By Jeremy Carroll, Crain News Service
WASHINGTON (March 29, 2013) — Environmental organizations have been quick to laud the work of Gina McCarthy, President Barack Obama's pick to lead the Environmental Protection Agency (EPA) during his second term.
Ms. McCarthy, 58, is expected to face tough questions from Republicans during Senate confirmation hearings and the environmental organizations appeared to be gearing up for a fight, launching a website supporting the pick.
Ms. McCarthy, who served as the agency's assistant administrator for air and radiation, was confirmed by the Senate for that role in 2009 following a voice vote. Before coming to the EPA, she led environmental initiatives in Connecticut and Massachusetts.
"As a top environmental official in Massachusetts and Connecticut, she helped design programs to expand energy efficiency and promote renewable energy," Mr. Obama said as he announced his nomination of Ms. McCarthy during a March 4 news conference. "As assistant EPA administrator, Gina has focused on practical, cost-effective ways to keep our air clean and our economy growing."
Mr. Obama said she's earned a reputation as a straight-shooter.
"She welcomes different points of view," he said. "I'm confident that she's going to do an outstanding job leading the EPA."
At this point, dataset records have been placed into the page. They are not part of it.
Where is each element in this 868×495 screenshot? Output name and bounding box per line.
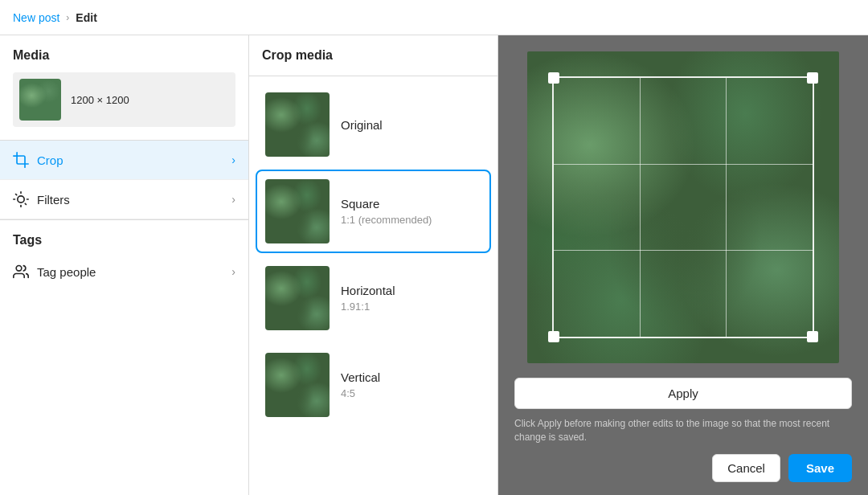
tag-people-item[interactable]: Tag people ›	[13, 257, 235, 286]
media-title: Media	[13, 48, 235, 63]
media-item: 1200 × 1200	[13, 72, 235, 127]
crop-option-square-ratio: 1:1 (recommended)	[341, 214, 432, 226]
crop-handle-bottom-right[interactable]	[807, 331, 818, 342]
breadcrumb-separator: ›	[66, 12, 69, 23]
svg-point-0	[18, 196, 24, 202]
crop-grid-overlay	[552, 76, 814, 338]
crop-option-square-name: Square	[341, 197, 432, 211]
crop-media-title: Crop media	[249, 35, 497, 76]
crop-icon	[13, 152, 29, 168]
svg-line-4	[25, 203, 26, 204]
crop-option-original-info: Original	[341, 118, 383, 132]
save-button[interactable]: Save	[788, 454, 852, 482]
crop-option-original[interactable]: Original	[256, 83, 491, 166]
crop-option-horizontal[interactable]: Horizontal 1.91:1	[256, 256, 491, 340]
media-section: Media 1200 × 1200	[0, 35, 248, 141]
footer-buttons: Cancel Save	[514, 454, 852, 482]
grid-line-h1	[554, 164, 813, 165]
crop-option-vertical-name: Vertical	[341, 370, 380, 384]
crop-thumb-original-img	[265, 92, 330, 157]
crop-option-original-name: Original	[341, 118, 383, 132]
svg-point-7	[16, 266, 22, 272]
crop-menu-left: Crop	[13, 152, 63, 168]
crop-label: Crop	[37, 153, 63, 167]
new-post-link[interactable]: New post	[13, 11, 59, 24]
filters-menu-item[interactable]: Filters ›	[0, 180, 248, 219]
crop-option-square-info: Square 1:1 (recommended)	[341, 197, 432, 226]
crop-thumb-horizontal	[265, 266, 330, 330]
filters-label: Filters	[37, 193, 70, 207]
crop-thumb-square	[265, 179, 330, 243]
crop-thumb-horizontal-img	[265, 266, 330, 330]
menu-section: Crop › Filters ›	[0, 141, 248, 219]
crop-options-list: Original Square 1:1 (recommended)	[249, 76, 497, 495]
crop-option-horizontal-ratio: 1.91:1	[341, 301, 395, 313]
tag-people-label: Tag people	[37, 265, 96, 279]
crop-option-horizontal-name: Horizontal	[341, 284, 395, 297]
filters-chevron-icon: ›	[231, 193, 235, 206]
middle-panel: Crop media Original Square 1:1 (recommen…	[249, 35, 498, 495]
crop-option-vertical-info: Vertical 4:5	[341, 370, 380, 399]
right-panel: Apply Click Apply before making other ed…	[498, 35, 868, 495]
tag-people-chevron-icon: ›	[231, 265, 235, 278]
breadcrumb-edit: Edit	[76, 11, 96, 24]
header: New post › Edit	[0, 0, 868, 35]
crop-option-vertical-ratio: 4:5	[341, 387, 380, 399]
apply-button[interactable]: Apply	[514, 378, 852, 409]
crop-option-vertical[interactable]: Vertical 4:5	[256, 343, 491, 427]
grid-line-v1	[640, 78, 641, 337]
tag-people-icon	[13, 264, 29, 280]
crop-handle-top-left[interactable]	[548, 72, 559, 84]
crop-option-square[interactable]: Square 1:1 (recommended)	[256, 170, 491, 253]
bottom-controls: Apply Click Apply before making other ed…	[514, 378, 852, 482]
crop-menu-item[interactable]: Crop ›	[0, 141, 248, 180]
main-content: Media 1200 × 1200 Crop ›	[0, 35, 868, 495]
crop-thumb-original	[265, 92, 330, 157]
media-dimensions: 1200 × 1200	[71, 94, 129, 106]
svg-line-3	[16, 194, 17, 195]
crop-chevron-icon: ›	[231, 153, 235, 166]
crop-thumb-square-img	[265, 179, 330, 243]
crop-thumb-vertical	[265, 353, 330, 417]
image-preview	[527, 51, 839, 363]
grid-line-h2	[554, 250, 813, 251]
media-thumbnail	[19, 79, 61, 121]
filters-menu-left: Filters	[13, 191, 70, 207]
tags-section: Tags Tag people ›	[0, 219, 248, 299]
crop-thumb-vertical-img	[265, 353, 330, 417]
grid-line-v2	[726, 78, 727, 337]
crop-handle-top-right[interactable]	[807, 72, 818, 84]
left-panel: Media 1200 × 1200 Crop ›	[0, 35, 249, 495]
crop-handle-bottom-left[interactable]	[548, 331, 559, 342]
tags-title: Tags	[13, 233, 235, 248]
media-thumb-image	[19, 79, 61, 121]
filters-icon	[13, 191, 29, 207]
tag-people-left: Tag people	[13, 264, 96, 280]
apply-hint: Click Apply before making other edits to…	[514, 417, 852, 444]
cancel-button[interactable]: Cancel	[712, 454, 780, 482]
crop-option-horizontal-info: Horizontal 1.91:1	[341, 284, 395, 313]
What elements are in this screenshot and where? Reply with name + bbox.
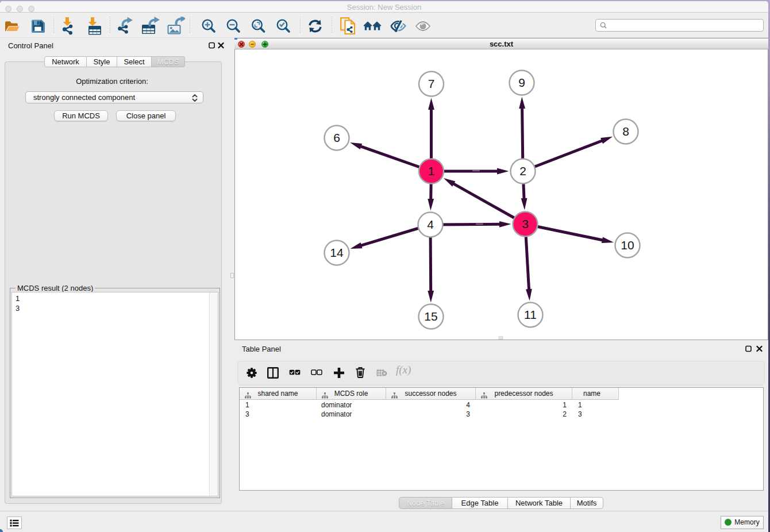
svg-text:8: 8 [622,125,629,138]
svg-text:15: 15 [424,310,437,323]
svg-text:6: 6 [333,131,340,144]
svg-text:10: 10 [621,238,634,252]
svg-text:7: 7 [428,77,435,90]
svg-text:9: 9 [518,76,525,89]
svg-text:14: 14 [330,246,344,259]
svg-text:1: 1 [428,164,435,178]
svg-text:11: 11 [524,308,537,321]
svg-text:3: 3 [522,217,529,230]
svg-text:4: 4 [427,218,434,231]
svg-text:2: 2 [519,164,526,178]
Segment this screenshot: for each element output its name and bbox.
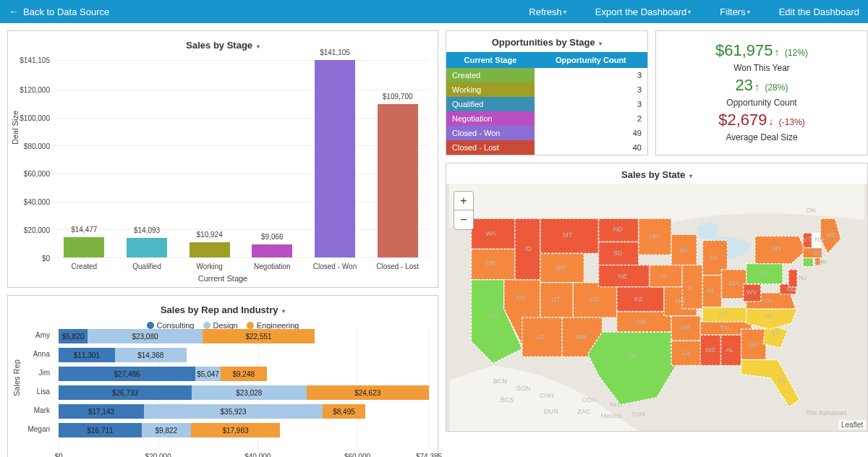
bar-segment-engineering[interactable]: $8,495 [323, 404, 365, 419]
export-menu[interactable]: Export the Dashboard▾ [595, 7, 691, 17]
svg-text:DUR: DUR [544, 408, 558, 415]
bar-segment-design[interactable]: $23,080 [88, 329, 203, 343]
panel-title[interactable]: Sales by State ▾ [446, 163, 867, 184]
cell-stage: Qualified [446, 97, 535, 111]
x-tick-label: Created [55, 262, 113, 270]
bar-segment-consulting[interactable]: $5,820 [59, 329, 88, 343]
filters-menu[interactable]: Filters▾ [720, 7, 749, 17]
table-row[interactable]: Qualified3 [446, 97, 647, 111]
svg-text:FL: FL [778, 376, 786, 383]
bar-segment-design[interactable]: $23,028 [192, 385, 307, 400]
y-tick: $80,000 [24, 142, 50, 150]
bar-segment-consulting[interactable]: $16,711 [59, 423, 142, 437]
stacked-bar-row[interactable]: $27,486$5,047$9,248 [59, 367, 429, 381]
svg-text:RI: RI [820, 258, 827, 265]
back-link[interactable]: ← Back to Data Source [9, 6, 109, 17]
kpi-label: Opportunity Count [662, 98, 861, 108]
panel-title[interactable]: Sales by Rep and Industry ▾ [14, 299, 432, 320]
trend-arrow-icon: ↑ [754, 81, 760, 93]
zoom-in-button[interactable]: + [454, 192, 473, 210]
table-row[interactable]: Working3 [446, 82, 647, 97]
kpi-percent: (28%) [765, 82, 788, 93]
table-row[interactable]: Closed - Won49 [446, 126, 647, 140]
table-row[interactable]: Negotiation2 [446, 111, 647, 126]
table-row[interactable]: Created3 [446, 68, 647, 82]
bar-closed-lost[interactable]: $109,700 [378, 104, 418, 257]
svg-rect-45 [788, 270, 797, 287]
bar-segment-consulting[interactable]: $17,143 [59, 404, 144, 419]
svg-text:GA: GA [749, 341, 760, 348]
caret-down-icon: ▾ [257, 43, 260, 50]
refresh-menu[interactable]: Refresh▾ [529, 7, 566, 17]
svg-text:TAM: TAM [631, 411, 644, 418]
cell-count: 3 [535, 97, 647, 111]
bar-segment-consulting[interactable]: $27,486 [59, 367, 195, 381]
edit-link[interactable]: Edit the Dashboard [779, 7, 859, 17]
svg-text:MO: MO [675, 297, 686, 304]
svg-text:NJ: NJ [799, 274, 807, 281]
map[interactable]: + − ON Mexico TAM COA NLE ZAC CHH [446, 184, 867, 431]
stacked-bar-row[interactable]: $11,301$14,368 [59, 348, 429, 362]
panel-title[interactable]: Opportunities by Stage ▾ [446, 31, 647, 52]
bar-segment-engineering[interactable]: $9,248 [221, 367, 267, 381]
bar-segment-design[interactable]: $35,923 [144, 404, 323, 419]
y-tick-label: Megan [8, 425, 54, 433]
stacked-bar-row[interactable]: $17,143$35,923$8,495 [59, 404, 429, 419]
stacked-bar-row[interactable]: $16,711$9,822$17,983 [59, 423, 429, 437]
bar-negotiation[interactable]: $9,066 [252, 244, 292, 257]
x-axis-title: Current Stage [8, 274, 438, 283]
svg-text:SD: SD [613, 249, 623, 257]
svg-text:PA: PA [760, 270, 768, 277]
bar-created[interactable]: $14,477 [64, 237, 104, 257]
svg-text:LA: LA [682, 349, 691, 356]
table-row[interactable]: Closed - Lost40 [446, 140, 647, 155]
bar-qualified[interactable]: $14,093 [127, 238, 167, 257]
svg-rect-46 [803, 258, 813, 267]
bar-segment-design[interactable]: $14,368 [115, 348, 187, 362]
bar-segment-engineering[interactable]: $22,551 [203, 329, 315, 343]
y-tick: $120,000 [20, 85, 50, 93]
arrow-left-icon: ← [9, 6, 19, 17]
bar-segment-engineering[interactable]: $24,623 [307, 385, 429, 400]
y-tick: $100,000 [20, 114, 50, 121]
cell-stage: Created [446, 68, 535, 82]
col-header-count: Opportunity Count [535, 52, 647, 68]
kpi-value: $2,679 [718, 111, 767, 129]
svg-text:NY: NY [773, 245, 782, 252]
svg-text:VT: VT [803, 236, 812, 243]
caret-down-icon: ▾ [599, 40, 602, 47]
dashboard: Sales by Stage ▾ Deal Size $0$20,000$40,… [0, 23, 868, 457]
caret-down-icon: ▾ [747, 9, 750, 15]
stacked-bar-row[interactable]: $26,733$23,028$24,623 [59, 385, 429, 400]
bar-segment-consulting[interactable]: $26,733 [59, 385, 192, 400]
bar-chart-plot: $14,477Created$14,093Qualified$10,924Wor… [53, 60, 429, 258]
back-label: Back to Data Source [23, 7, 109, 17]
svg-text:BCN: BCN [493, 377, 507, 385]
cell-stage: Working [446, 82, 535, 97]
kpi-panel: $61,975↑ (12%)Won This Year23↑ (28%)Oppo… [655, 30, 868, 155]
bar-segment-consulting[interactable]: $11,301 [59, 348, 115, 362]
panel-title[interactable]: Sales by Stage ▾ [14, 34, 432, 55]
bar-closed-won[interactable]: $141,105 [315, 60, 355, 257]
x-tick: $40,000 [244, 453, 271, 457]
bar-segment-design[interactable]: $5,047 [195, 367, 221, 381]
bar-working[interactable]: $10,924 [190, 242, 230, 257]
cell-stage: Closed - Won [446, 126, 535, 140]
svg-text:IN: IN [707, 287, 713, 294]
y-tick-label: Jim [8, 369, 54, 377]
leaflet-attribution[interactable]: Leaflet [838, 420, 866, 430]
svg-text:COA: COA [582, 396, 597, 403]
bar-segment-design[interactable]: $9,822 [142, 423, 191, 437]
svg-text:KS: KS [634, 296, 643, 303]
kpi-percent: (-13%) [779, 117, 805, 127]
stacked-bar-row[interactable]: $5,820$23,080$22,551 [59, 329, 429, 343]
y-tick-label: Amy [8, 331, 54, 339]
zoom-control: + − [454, 191, 474, 230]
caret-down-icon: ▾ [689, 173, 692, 179]
svg-text:MT: MT [563, 231, 573, 239]
bar-value-label: $9,066 [252, 233, 292, 241]
sales-by-stage-panel: Sales by Stage ▾ Deal Size $0$20,000$40,… [7, 30, 438, 288]
bar-segment-engineering[interactable]: $17,983 [191, 423, 281, 437]
cell-count: 49 [535, 126, 647, 140]
zoom-out-button[interactable]: − [454, 210, 473, 229]
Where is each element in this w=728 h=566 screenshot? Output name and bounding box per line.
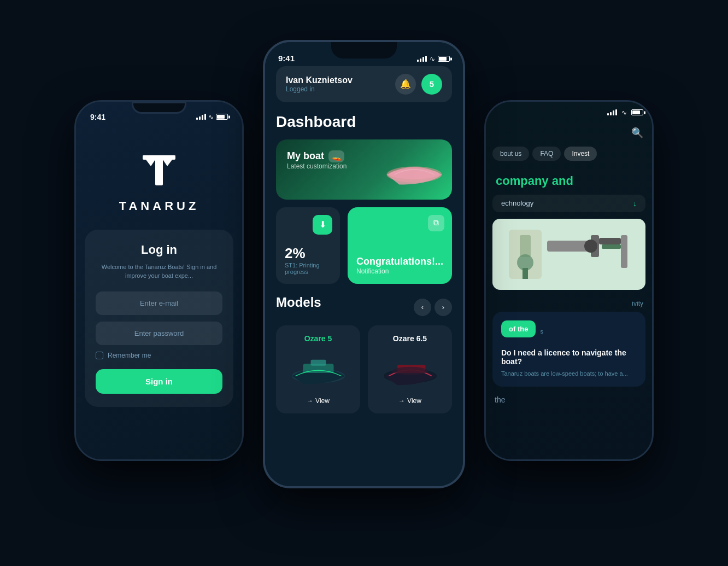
brand-name: TANARUZ — [119, 199, 199, 213]
bottom-the-text: the — [486, 393, 652, 406]
ozare65-boat-svg — [379, 349, 442, 388]
remember-checkbox[interactable] — [96, 352, 103, 359]
model-card-ozare65[interactable]: Ozare 6.5 → View — [368, 325, 452, 413]
email-field[interactable]: Enter e-mail — [96, 291, 222, 315]
ozare5-boat-svg — [287, 349, 350, 388]
company-highlight: company — [496, 174, 549, 188]
svg-rect-20 — [621, 235, 627, 268]
svg-point-11 — [392, 367, 427, 375]
left-phone: 9:41 ∿ TANARUZ Log — [74, 100, 244, 461]
battery-icon — [216, 114, 228, 120]
center-signal-icon — [417, 56, 427, 62]
robot-arm-image — [492, 219, 645, 290]
model-name-ozare5: Ozare 5 — [304, 334, 332, 343]
boat-3d-render — [384, 150, 444, 189]
right-search-row: 🔍 — [486, 124, 652, 142]
svg-rect-1 — [155, 155, 163, 185]
faq-card: of the s Do I need a licence to navigate… — [492, 312, 645, 387]
nav-faq[interactable]: FAQ — [532, 147, 561, 161]
logo-area: TANARUZ — [119, 150, 199, 213]
right-hero-text: company and — [486, 165, 652, 195]
remember-label: Remember me — [108, 352, 151, 359]
svg-rect-18 — [599, 238, 621, 244]
notification-badge[interactable]: 5 — [421, 74, 442, 95]
center-status-icons: ∿ — [417, 55, 450, 63]
user-info: Ivan Kuznietsov Logged in — [286, 75, 353, 93]
ozare65-image — [377, 348, 443, 389]
expand-arrow-icon: ↓ — [633, 199, 637, 208]
progress-percent: 2% — [285, 245, 331, 262]
model-name-ozare65: Ozare 6.5 — [393, 334, 427, 343]
login-title: Log in — [96, 243, 222, 257]
activity-label: ivity — [486, 297, 652, 312]
boat-badge-icon: 🚤 — [328, 150, 344, 162]
ozare5-image — [285, 348, 351, 389]
nav-about[interactable]: bout us — [492, 147, 529, 161]
technology-expand[interactable]: echnology ↓ — [492, 195, 645, 212]
svg-rect-22 — [522, 268, 528, 279]
middle-row: ⬇ 2% ST1: Printing progress ⧉ Congratula… — [276, 207, 452, 284]
svg-rect-8 — [310, 360, 326, 366]
faq-answer: Tanaruz boats are low-speed boats; to ha… — [501, 369, 637, 378]
nav-arrows: ‹ › — [414, 299, 452, 316]
prev-arrow[interactable]: ‹ — [414, 299, 431, 316]
signin-button[interactable]: Sign in — [96, 369, 222, 394]
user-status: Logged in — [286, 85, 353, 93]
progress-card: ⬇ 2% ST1: Printing progress — [276, 207, 340, 284]
svg-rect-14 — [520, 235, 531, 257]
my-boat-card[interactable]: My boat 🚤 Latest customization — [276, 139, 452, 200]
right-signal-icon — [607, 109, 617, 115]
center-phone: 9:41 ∿ Ivan Kuznietsov Logged in — [263, 40, 465, 488]
right-nav: bout us FAQ Invest — [486, 142, 652, 165]
center-notch — [331, 42, 397, 59]
user-header: Ivan Kuznietsov Logged in 🔔 5 — [276, 66, 452, 102]
svg-point-17 — [584, 240, 597, 253]
models-title: Models — [276, 295, 321, 310]
center-battery-icon — [438, 56, 450, 62]
left-time: 9:41 — [90, 113, 105, 121]
left-status-icons: ∿ — [196, 113, 228, 121]
right-battery-icon — [631, 109, 643, 115]
copy-icon[interactable]: ⧉ — [428, 215, 444, 231]
models-header: Models ‹ › — [276, 295, 452, 318]
svg-rect-19 — [602, 244, 621, 249]
signal-icon — [196, 114, 206, 120]
right-wifi-icon: ∿ — [621, 109, 627, 116]
left-status-bar: 9:41 ∿ — [85, 113, 233, 121]
login-box: Log in Welcome to the Tanaruz Boats! Sig… — [85, 230, 233, 407]
right-phone: ∿ 🔍 bout us FAQ Invest company and echno… — [484, 100, 654, 461]
congrats-subtitle: Notification — [356, 267, 443, 275]
model-card-ozare5[interactable]: Ozare 5 → View — [276, 325, 360, 413]
congrats-card[interactable]: ⧉ Congratulations!... Notification — [348, 207, 452, 284]
faq-s-label: s — [540, 328, 543, 335]
models-row: Ozare 5 → View — [276, 325, 452, 413]
hero-line1: company and — [496, 174, 642, 188]
bell-button[interactable]: 🔔 — [395, 74, 416, 95]
download-icon[interactable]: ⬇ — [313, 215, 332, 235]
next-arrow[interactable]: › — [435, 299, 452, 316]
tanaruz-logo — [137, 150, 181, 194]
faq-question: Do I need a licence to navigate the boat… — [501, 348, 637, 366]
center-wifi-icon: ∿ — [430, 55, 435, 63]
congrats-title: Congratulations!... — [356, 256, 443, 267]
user-name: Ivan Kuznietsov — [286, 75, 353, 85]
ozare65-view-btn[interactable]: → View — [398, 397, 421, 405]
faq-badge: of the — [501, 320, 536, 337]
technology-label: echnology — [501, 199, 533, 207]
ozare5-view-btn[interactable]: → View — [307, 397, 330, 405]
left-notch — [132, 102, 186, 114]
robot-arm-svg — [492, 219, 645, 290]
progress-label: ST1: Printing progress — [285, 262, 331, 275]
right-status-bar: ∿ — [486, 102, 652, 124]
search-icon[interactable]: 🔍 — [631, 127, 643, 139]
center-content: Ivan Kuznietsov Logged in 🔔 5 Dashboard … — [265, 66, 463, 486]
wifi-icon: ∿ — [208, 113, 214, 121]
login-subtitle: Welcome to the Tanaruz Boats! Sign in an… — [96, 262, 222, 281]
nav-invest[interactable]: Invest — [564, 147, 597, 161]
scene: 9:41 ∿ TANARUZ Log — [63, 24, 665, 543]
password-field[interactable]: Enter password — [96, 322, 222, 345]
remember-row: Remember me — [96, 352, 222, 359]
svg-point-5 — [389, 169, 439, 179]
dashboard-title: Dashboard — [276, 113, 452, 131]
user-actions: 🔔 5 — [395, 74, 442, 95]
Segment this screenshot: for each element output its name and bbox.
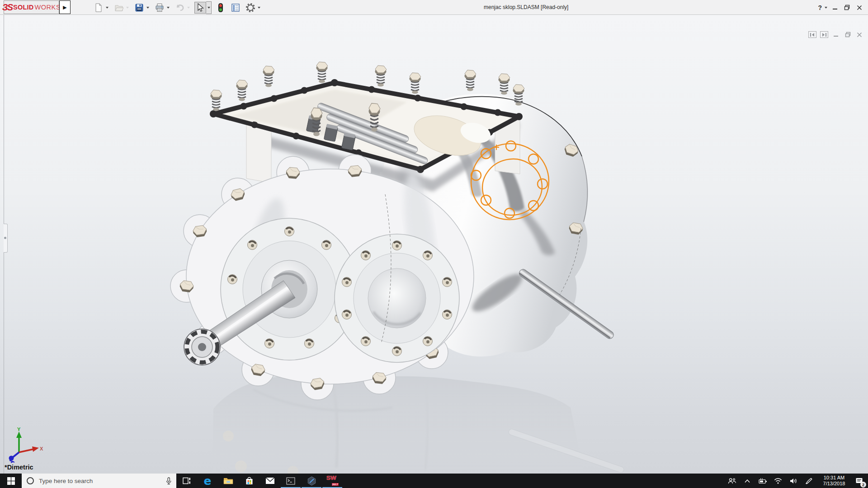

Sharon Kneiss, president and CEO of the Environmental Industries Association, said the nation's solid waste and recycling industry is looking forward to working with the new administrator after she is confirmed.
Ms. McCarthy is best known as the architect of regulations aimed at curbing mercury and soot emissions from power plants.
With a thick Boston accent, Ms. McCarthy is pragmatic and has a sharp sense of humor, say various environmental leaders.
"She's been an incredible clean air champion, a real advocate for the public health and the environment," said Gene Karpinski, president of the League of Conservation Voters.
Bill Becker, executive director of the National Association of Clean Air Agencies, called Ms. McCarthy the "perfect choice" and someone with a strong record of meeting with stakeholders and getting their input.
"I guarantee the American public will love her style," he said. "She's smart, she's funny and, in fact, she uses her humor to defuse many difficult problems. She's brutally honest and she makes things happen."
Her nomination came with criticism as well, with Emily Wismer, a policy analyst from the Independent Women's Forum, saying Ms. McCarthy's aggressive policies should concern Americans.
"Though McCarthy has been praised by outlets on the left as bipartisan—having even served under Republican presidential nominee Mitt Romney in Massachusetts—her policies clearly favor an active regulatory state," Ms. Wismer said in a press statement.
This report appeared in Waste & Recycling News, a Detroit-based sister publication of Tire Business.